▶ [About this exercise]
Carry none of the pictures over; write out the complete data exactly.

▶ [Dataset excerpts]
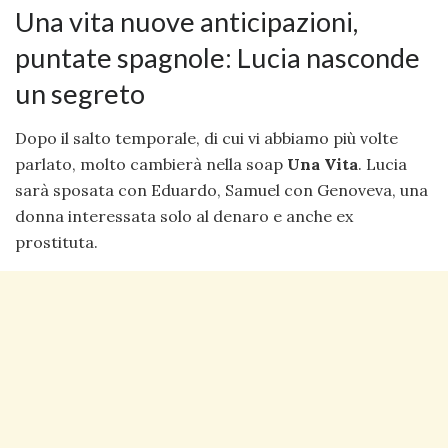
Una vita nuove anticipazioni,
puntate spagnole: Lucia nasconde
un segreto
Dopo il salto temporale, di cui vi abbiamo più volte
parlato, molto cambierà nella soap
Una
Vita
. Lucia
sarà sposata con Eduardo, Samuel con Genoveva, una
donna interessata solo al denaro e anche ex
prostituta.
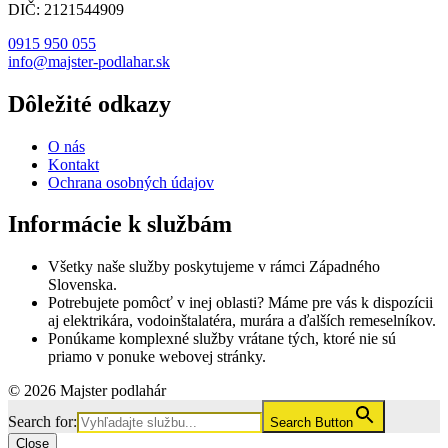
DIČ: 2121544909
0915 950 055
info@majster-podlahar.sk
Dôležité odkazy
O nás
Kontakt
Ochrana osobných údajov
Informácie k službám
Všetky naše služby poskytujeme v rámci Západného
Slovenska.
Potrebujete pomôcť v inej oblasti? Máme pre vás k dispozícii
aj elektrikára, vodoinštalatéra, murára a ďalších remeselníkov.
Ponúkame komplexné služby vrátane tých, ktoré nie sú
priamo v ponuke webovej stránky.
© 2026 Majster podlahár
Search for:
Search Button
Close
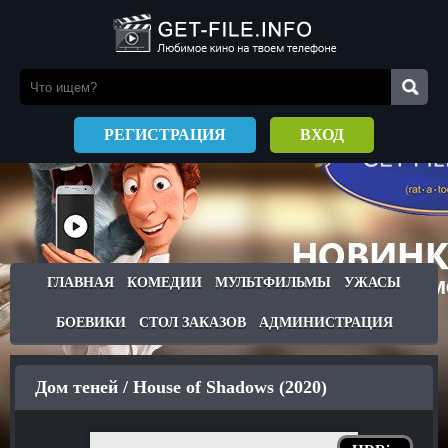
РЕГИСТРАЦИЯ
ВХОД
ГЛАВНАЯ
КОМЕДИИ
МУЛЬТФИЛЬМЫ
УЖАСЫ
БОЕВИКИ
СТОЛ ЗАКАЗОВ
АДМИНИСТРАЦИЯ
Дом теней / House of Shadows (2020)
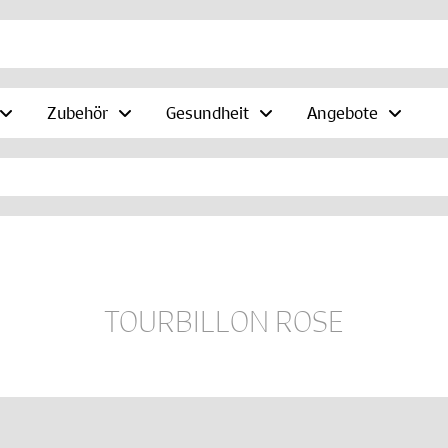
Zubehör
Gesundheit
Angebote
TOURBILLON ROSE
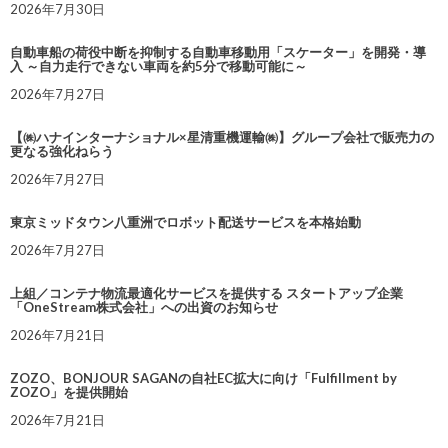
2026年7月30日
自動車船の荷役中断を抑制する自動車移動用「スケーター」を開発・導
入 ～自力走行できない車両を約5分で移動可能に～
2026年7月27日
【㈱ハナインターナショナル×星清重機運輸㈱】グループ会社で販売力の
更なる強化ねらう
2026年7月27日
東京ミッドタウン八重洲でロボット配送サービスを本格始動
2026年7月27日
上組／コンテナ物流最適化サービスを提供する スタートアップ企業
「OneStream株式会社」への出資のお知らせ
2026年7月21日
ZOZO、BONJOUR SAGANの自社EC拡大に向け「Fulfillment by
ZOZO」を提供開始
2026年7月21日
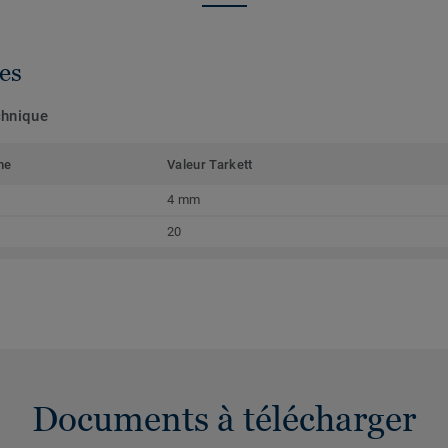
es
chnique
me
Valeur Tarkett
4 mm
20
Documents à télécharger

▶ [Response area]
Una vita nuove anticipazioni,
puntate spagnole: Lucia nasconde
un segreto
Dopo il salto temporale, di cui vi abbiamo più volte
parlato, molto cambierà nella soap
Una
Vita
. Lucia
sarà sposata con Eduardo, Samuel con Genoveva, una
donna interessata solo al denaro e anche ex
prostituta.
DIČ: 2121544909
0915 950 055
info@majster-podlahar.sk
Dôležité odkazy
O nás
Kontakt
Ochrana osobných údajov
Informácie k službám
Všetky naše služby poskytujeme v rámci Západného
Slovenska.
Potrebujete pomôcť v inej oblasti? Máme pre vás k dispozícii
aj elektrikára, vodoinštalatéra, murára a ďalších remeselníkov.
Ponúkame komplexné služby vrátane tých, ktoré nie sú
priamo v ponuke webovej stránky.
© 2026 Majster podlahár
Search for:
Search Button
Close
РЕГИСТРАЦИЯ
ВХОД
ГЛАВНАЯ
КОМЕДИИ
МУЛЬТФИЛЬМЫ
УЖАСЫ
БОЕВИКИ
СТОЛ ЗАКАЗОВ
АДМИНИСТРАЦИЯ
Дом теней / House of Shadows (2020)
Zubehör
Gesundheit
Angebote
TOURBILLON ROSE
2026年7月30日
自動車船の荷役中断を抑制する自動車移動用「スケーター」を開発・導
入 ～自力走行できない車両を約5分で移動可能に～
2026年7月27日
【㈱ハナインターナショナル×星清重機運輸㈱】グループ会社で販売力の
更なる強化ねらう
2026年7月27日
東京ミッドタウン八重洲でロボット配送サービスを本格始動
2026年7月27日
上組／コンテナ物流最適化サービスを提供する スタートアップ企業
「OneStream株式会社」への出資のお知らせ
2026年7月21日
ZOZO、BONJOUR SAGANの自社EC拡大に向け「Fulfillment by
ZOZO」を提供開始
2026年7月21日
es
chnique
me
Valeur Tarkett
4 mm
20
Documents à télécharger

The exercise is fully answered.